Flowing: Track Every Argument

How to use a flow sheet to track arguments, responses, and drops across an entire debate round.

What Is Flowing?

Flowing is the debate-specific note-taking system used to track every argument across every speech in a round. It's called 'flowing' because arguments flow across columns from speech to speech.

The Setup

Turn your paper landscape. Create one column for each speech in the debate.

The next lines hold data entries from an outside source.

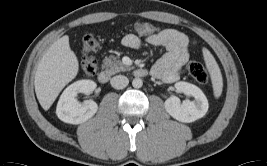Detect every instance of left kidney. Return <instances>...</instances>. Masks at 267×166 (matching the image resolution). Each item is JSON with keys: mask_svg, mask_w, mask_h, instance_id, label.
<instances>
[{"mask_svg": "<svg viewBox=\"0 0 267 166\" xmlns=\"http://www.w3.org/2000/svg\"><path fill=\"white\" fill-rule=\"evenodd\" d=\"M175 88L185 95L194 97L193 101L182 103L176 96L169 97L165 103L166 111L176 120L184 123L194 122L202 118L208 111V100L202 90L188 82H177Z\"/></svg>", "mask_w": 267, "mask_h": 166, "instance_id": "obj_1", "label": "left kidney"}]
</instances>
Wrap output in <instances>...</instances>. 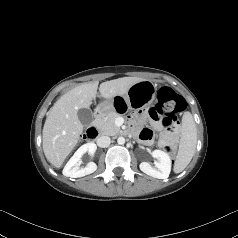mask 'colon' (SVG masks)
<instances>
[{"label":"colon","instance_id":"1","mask_svg":"<svg viewBox=\"0 0 238 238\" xmlns=\"http://www.w3.org/2000/svg\"><path fill=\"white\" fill-rule=\"evenodd\" d=\"M154 107L157 113L163 116L162 124L168 133H175L178 127L177 114L186 108L185 99L169 87H162L157 93V101ZM152 118V117H151ZM161 147L167 153H173L174 143L163 139Z\"/></svg>","mask_w":238,"mask_h":238}]
</instances>
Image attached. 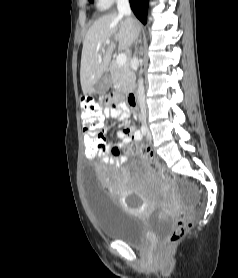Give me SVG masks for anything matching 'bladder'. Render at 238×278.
I'll return each instance as SVG.
<instances>
[{
	"label": "bladder",
	"instance_id": "bladder-1",
	"mask_svg": "<svg viewBox=\"0 0 238 278\" xmlns=\"http://www.w3.org/2000/svg\"><path fill=\"white\" fill-rule=\"evenodd\" d=\"M84 180H95V169L85 167ZM86 196L95 224L100 233L131 246H143L152 233H162L173 226L172 218L153 217L149 221L128 213L99 181H85Z\"/></svg>",
	"mask_w": 238,
	"mask_h": 278
}]
</instances>
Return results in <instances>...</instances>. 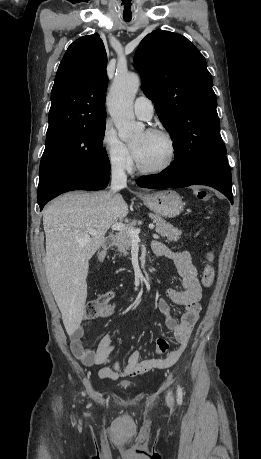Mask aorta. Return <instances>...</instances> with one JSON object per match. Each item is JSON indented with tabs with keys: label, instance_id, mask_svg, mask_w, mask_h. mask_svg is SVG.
<instances>
[{
	"label": "aorta",
	"instance_id": "obj_1",
	"mask_svg": "<svg viewBox=\"0 0 261 459\" xmlns=\"http://www.w3.org/2000/svg\"><path fill=\"white\" fill-rule=\"evenodd\" d=\"M139 86L140 80L136 74H117L107 96L110 116L119 137L125 142L138 137L144 130V125L135 120L133 113V102Z\"/></svg>",
	"mask_w": 261,
	"mask_h": 459
}]
</instances>
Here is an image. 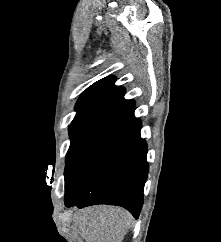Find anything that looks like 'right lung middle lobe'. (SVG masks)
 <instances>
[{"label":"right lung middle lobe","mask_w":221,"mask_h":242,"mask_svg":"<svg viewBox=\"0 0 221 242\" xmlns=\"http://www.w3.org/2000/svg\"><path fill=\"white\" fill-rule=\"evenodd\" d=\"M98 125L88 124V125H77L71 126L69 128L71 144L66 155V168L68 167L71 158L81 146V144L98 128Z\"/></svg>","instance_id":"right-lung-middle-lobe-1"}]
</instances>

In a standard Policy round:

1AC1NC2AC2NC1AR1NR2AR2NR

For British Parliamentary, you'd have 8 columns (PM, LO, DPM, DLO, MG, MO, GW, OW).

How to Flow

  1. In the first column, write each argument the first speaker makes. Use abbreviations. 'UBI reduces crime through financial security' becomes 'UBI → ↓crime via $floor.'
  2. In the next column, write the opponent's response directly across from the argument it addresses. This creates a visual map of which arguments are being contested.
  3. Mark drops — arguments that go unaddressed. Draw an arrow through empty cells. Dropped arguments are conceded arguments. In most judging paradigms, a dropped argument is treated as true.
  4. Continue across columns as the debate progresses. By the end, you can trace any argument's journey through the entire debate.

Why Flowing Matters

  • It prevents you from dropping arguments. If you can see an unanswered argument in your column, you know to address it.
  • It helps you make strategic choices. Not every argument is worth responding to. The flow lets you see which arguments are winning and where to focus.
  • Judges flow too. Understanding flowing means understanding how judges track the round.